Theory-building inevitably involves both controlled lab experiments (whether protocol analyses of quantitative studies) and data mining (of software repositories, education statistics, etc). But I think an underexplored area is experiment design: what are interesting situations in which we can put programmers, and methods to observe them that reveal patterns in their behavior?
❤️ 1
k
@Jimmy Miller Naur's paper is one of my two or three "anchor" influences, so absolutely relevant. However, the "theories" in it are for understanding individual codebases or domains, as I recall. A general theory of comprehension is far more ambitious.
j
Yeah, but he was basing his work on Ryle and James who probably took themselves to have something like that more general theory. (I don't particularly agree with them) But yes I agree. I think naur offers constraints that have largely been ignored. I'd be interesting to know you other anchor influences.
🤔 1
k
I'd say Christopher Alexander and Richard Gabriel (the latter for making the former accessible to me). But I have a longer list at the bottom of https://github.com/akkartik/mu
j
@Will This is an area I have trouble expressing my thoughts on. I skimmed chapters 1 and 2 and read chapter 3 of minds in motion. I will even taking the studies as a given, the conclusion drawn from them seem a bit off to me. But that said, I have very bad spatial awareness, have aphantasia, and in general see abstract thought as a retreat away from the spatial/visual world that I feel mostly uneasy in. I see some parallels for sure, but I sure hope my abstract thought isn’t based on my spatial abilities, because I like to think I’m better at the former than the latter. I do think this more experiment based side of things is something I need to read more on though. I have a pretty large bias in this area. Perhaps it comes from reading one too many papers declaring free will to be disproved because of some fmri scan 🙂. I will try reading a bit more of minds in motion with an open mind.
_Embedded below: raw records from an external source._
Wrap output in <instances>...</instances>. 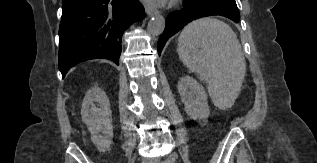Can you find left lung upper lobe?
Instances as JSON below:
<instances>
[{
  "mask_svg": "<svg viewBox=\"0 0 317 163\" xmlns=\"http://www.w3.org/2000/svg\"><path fill=\"white\" fill-rule=\"evenodd\" d=\"M211 1H218V2H222L231 6H234L237 8L236 2L235 0H211Z\"/></svg>",
  "mask_w": 317,
  "mask_h": 163,
  "instance_id": "obj_1",
  "label": "left lung upper lobe"
}]
</instances>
Feel free to drop any other works you think are worth reading :) Thanks @Kartik Agaram for the references.
w
@Jimmy Miller IMO the two most influential pieces that synthesize cogsci ideas are TRG Greene’s “Cognitive Dimensions of Notation” and Bret Victor’s “Learnable Programming”. Not sure if you’ve read but both are excellent. Some other fun papers: • Don Knuth invents the term “profile” while studying FORTRAN programs in the wild: http://doi.wiley.com/10.1002/spe.4380010203 • Plan composition shows us how programmers combine abstract program templates to create individual programs, and often fail in the process: http://portal.acm.org/citation.cfm?doid=6592.6594 • Really good summary of a lot of experimental work on programming psychology in 70s/80s: https://telearn.archives-ouvertes.fr/hal-00190531/document
j
Thanks @Will I have read Victor, but none of the rest of them. Have added them to my reading list. Thanks
k
Listening to Tudor Girba today reminds me of this thing I said here a few days ago:
our minds have infinite levels of conceptual hierarchy, but our tools are inevitably limited to some finite number.
Perhaps Smalltalk's object model + GToolkit is able to scale here.